Mark ‘Jay’ Williams Joins the Common Sense Institute of New Jersey as Research FellowMedia Center, Press Releases — By Paul Tyahla on September 10, 2010 at 10:50 AM
Williams brings expertise to address management issues of higher education, efficiencies in public schools and local governments
Mark ‘Jay’ Williams was introduced today as the first Research Fellow at the Common Sense Institute of New Jersey (CSI-NJ), where he brings more than two decades of experience in public policy and business research to the state’s premier free market think tank.
Williams will continue his work researching and writing about public economics issues regarding education, higher education, and local government, with a specific focus on accountability and measurement systems.
“As the Institute grows, Jay is the perfect addition to our team,” said CSI-NJ President Jerry Cantrell. “His policy recommendations are firmly based on thorough scientific research, and he is already a trusted resource for policymakers throughout the state.”
Executive and Legislative departments, commissions, and task forces have utilized Jay’s research on public school metrics, and he has been an advisor to recent Governor’s Task Force on privatization and non-public school funding. In 2008, he produced groundbreaking tools for local school boards and communities that allow local districts to more accurately compare their cost and outcome performance to their peers.
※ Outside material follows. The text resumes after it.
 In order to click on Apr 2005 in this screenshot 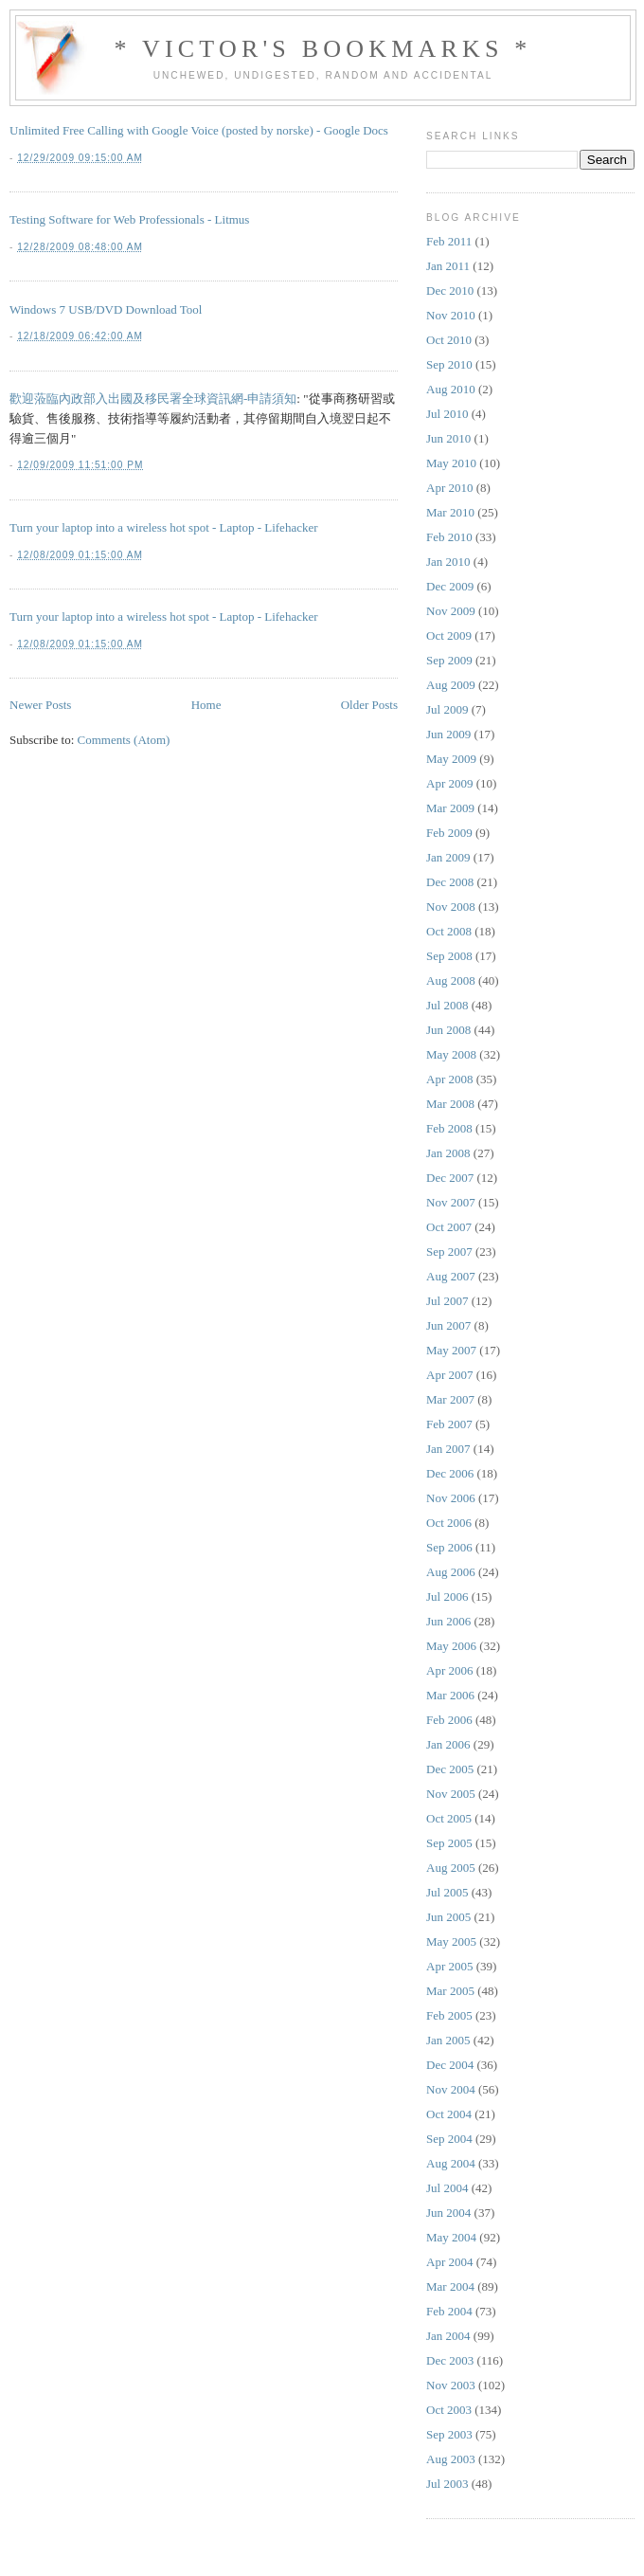 , I will do `click(449, 1966)`.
His research is recognized as being at the forefront of quantitative measurement methodology.
Williams holds a BBA in Economics from Loyola College, a MS Managing Sciences and MBA Marketing from Aurora University, ABD in Economics from Temple University, and is a Ph.D. candidate in Operations Research from UNISA. He has also completed extensive post-graduate research in Quantitative Sciences at Johns Hopkins University, and Cognitive Sciences at the University of Pennsylvania.
“The Common Sense Institute was founded because New Jersey needs research-driven public policy that maximizes the use of taxpayer dollars and asks fundamental questions about the proper role of government. Jay’s work is the epitome of that type of research, and we look forward to generating the ideas that will bring greater economic opportunity to New Jersey,” Cantrell concluded.